Self-Employed & Jury Duty: Your Rights and Options
Self-employed individuals — particularly sole proprietors and single-person businesses — face a uniquely difficult situation with jury duty. Unlike employees who continue receiving paychecks, every day you spend in court is a day with zero business income and no one else to handle your work.
Why Self-Employment Is a Strong Hardship Argument
Courts recognize that self-employed individuals with no employees face a genuine and unique hardship: there is literally no one else to do the work. An employee's employer can redistribute their work temporarily. A sole proprietor's clients simply don't get served.

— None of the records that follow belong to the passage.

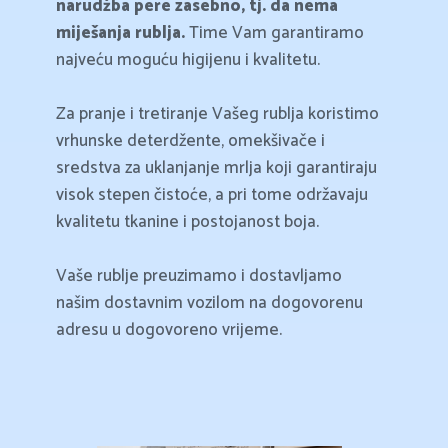
narudžba pere zasebno, tj. da nema
miješanja rublja.
Time Vam garantiramo
najveću moguću higijenu i kvalitetu.
Za pranje i tretiranje Vašeg rublja koristimo
vrhunske deterdžente, omekšivače i
sredstva za uklanjanje mrlja koji garantiraju
visok stepen čistoće, a pri tome održavaju
kvalitetu tkanine i postojanost boja.
Vaše rublje preuzimamo i dostavljamo
našim dostavnim vozilom na dogovorenu
adresu u dogovoreno vrijeme.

This distinction makes self-employment one of the stronger financial hardship arguments available.
Documenting Your Self-Employment Hardship
Prove You Are Self-Employed
Include your business name and type, mention your Schedule C filing or sole proprietor status, note the year you've been in business, and optionally reference your business license or EIN.

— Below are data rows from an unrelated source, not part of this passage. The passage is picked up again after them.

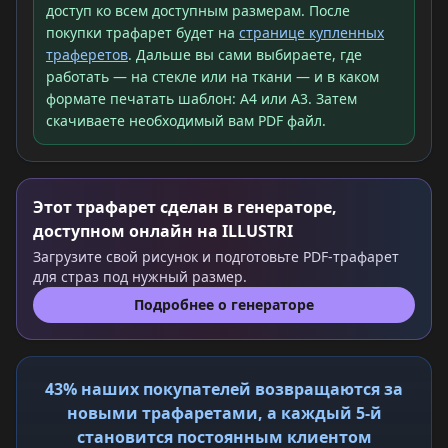
доступ ко всем доступным размерам. После
покупки трафарет будет на
странице купленных
траферетов
. Дальше вы сами выбираете, где
работать — на стекле или на ткани — и в каком
формате печатать шаблон: A4 или A3. Затем
скачиваете необходимый вам PDF файл.
Этот трафарет сделан в генераторе,
доступном онлайн на ILLUSTRI
Загрузите свой рисунок и подготовьте PDF-трафарет
для страз под нужный размер.
Подробнее о генераторе
43% наших покупателей возвращаются за
новыми трафаретами, а каждый 5-й
становится постоянным клиентом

Prove You Have No Employees
This is crucial. Specifically state that you have no employees, contractors, or partners who can handle your work during your absence. Courts will be more sympathetic if they understand the business truly stops without you.
Calculate Your Daily Income Loss
Use your most recent Schedule C or monthly income to calculate an average daily income. Multiply by the expected jury service duration. Include this specific dollar figure in your letter.

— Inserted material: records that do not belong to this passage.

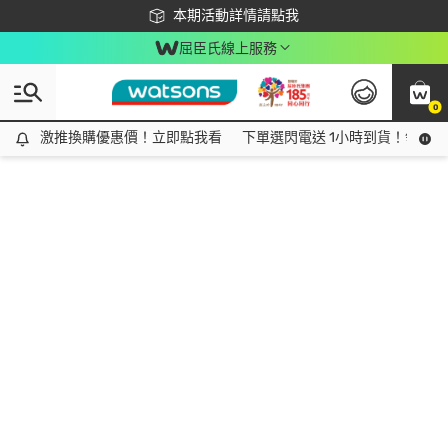
下載app最高回饋$350
本期活動詳情請點我
屈臣氏線上服務
0
激推換購優惠價！立即點我看
激推換購優惠價！立即點我看
下單選閃電送 1小時到貨！領神券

Show Client or Business Impact
If you have scheduled client work, appointments, or deliverables during the jury period, mention this specifically. "I have 3 scheduled client appointments on those dates that cannot be rescheduled without jeopardizing those business relationships" is much stronger than a generic hardship claim.
What About Freelancers and Gig Workers?
Freelancers, independent contractors, and gig economy workers (Uber, DoorDash, etc.) face similar challenges. The same approach applies: document that your income is directly tied to your working hours, that no substitute exists, and calculate the specific daily income loss.
Strategies Beyond a Full Excuse
If a full excuse isn't granted, consider: requesting a postponement to your business's slow season, requesting to be dismissed for hardship during voir dire (jury selection day), or if selected, explaining your situation to the judge before trial begins — judges have discretion to release jurors with genuine hardship even mid-selection.